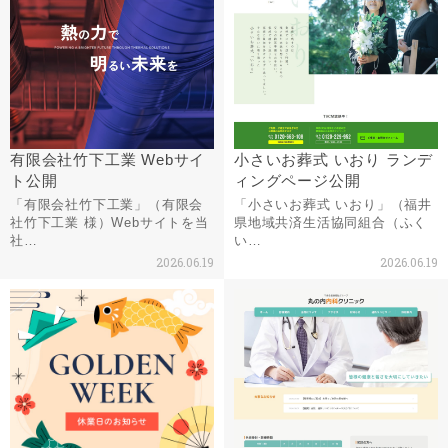
有限会社竹下工業 Webサイ
小さいお葬式 いおり ランデ
ト公開
ィングページ公開
「有限会社竹下工業」（有限会
「小さいお葬式 いおり」（福井
社竹下工業 様）Webサイトを当
県地域共済生活協同組合（ふく
社…
い…
2026.06.19
2026.06.19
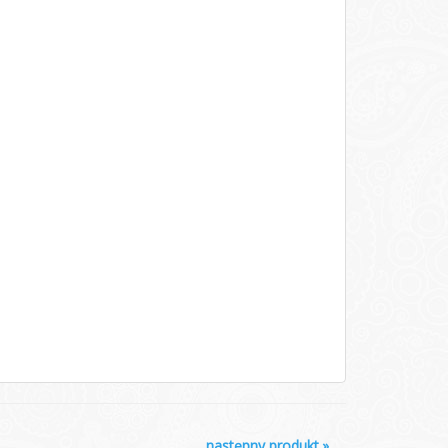
następny produkt
»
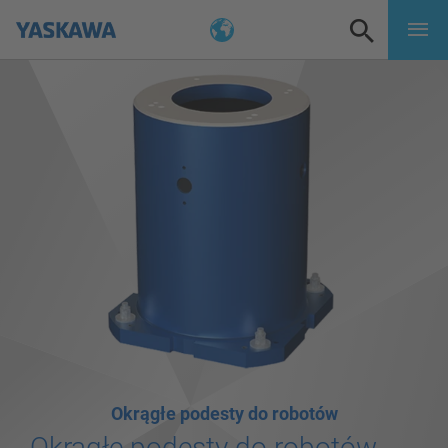
Okrągłe podesty do robotów
Okrągłe podesty do robotów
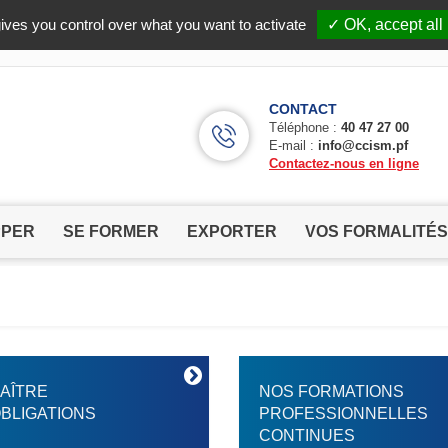
Facebook (Customer Chat) is disabled.
✓ Allow
ives you control over what you want to activate
✓ OK, accept all
CONTACT
Téléphone :
40 47 27 00
E-mail :
info@ccism.pf
Contactez-nous en ligne
PPER
SE FORMER
EXPORTER
VOS FORMALITÉS
AÎTRE
NOS FORMATIONS
BLIGATIONS
PROFESSIONNELLES
CONTINUES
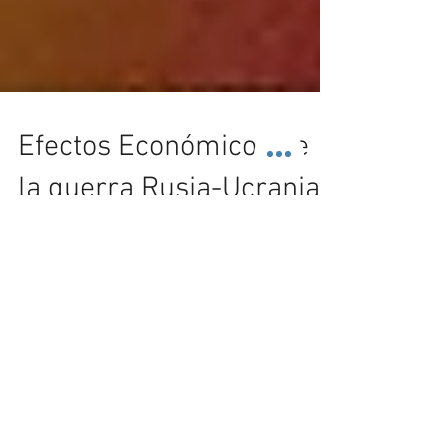
Efectos Económicos de
la guerra Rusia-Ucrania
Aunque pudiera parecer que está lejos de la
mayoría de nosotros, la guerra entre Rusia y
Ucrania ha tenido un impacto significativo en
la...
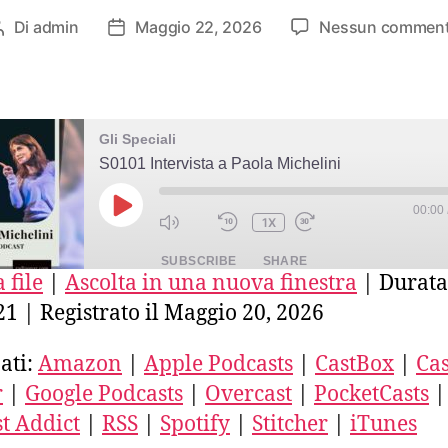
Di
admin
Maggio 22, 2026
Nessun commen
Autore
Data
articolo
dell'articolo
Gli Speciali
S0101 Intervista a Paola Michelini
00:00
PLAY
1X
EPISODE
SUBSCRIBE
SHARE
 file
|
Ascolta in una nuova finestra
|
Durata
21
|
Registrato il Maggio 20, 2026
E
azon
Apple Podcasts
CastBox
stro
Deezer
Google Podcasts
ati:
Amazon
|
Apple Podcasts
|
CastBox
|
Cas
ercast
PocketCasts
Podcast Addict
r
|
Google Podcasts
|
Overcast
|
PocketCasts
|
ED
SS
Spotify
Stitcher
t Addict
|
RSS
|
Spotify
|
Stitcher
|
iTunes
unes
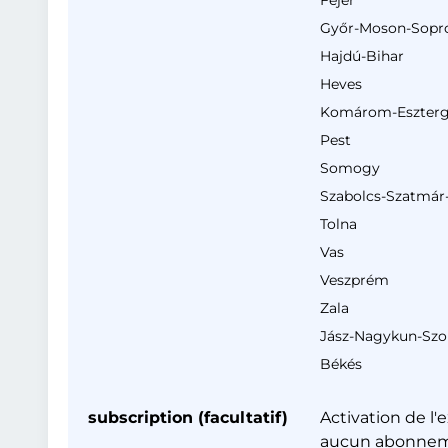
Fejér
Győr-Moson-Sopr
Hajdú-Bihar
Heves
Komárom-Eszter
Pest
Somogy
Szabolcs-Szatmár
Tolna
Vas
Veszprém
Zala
Jász-Nagykun-Szo
Békés
subscription (facultatif)
Activation de l
aucun abonneme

The problem =>
Give the number of lines in the listing above where the word "Rusia" appears, and nothing else.

Response area =>
2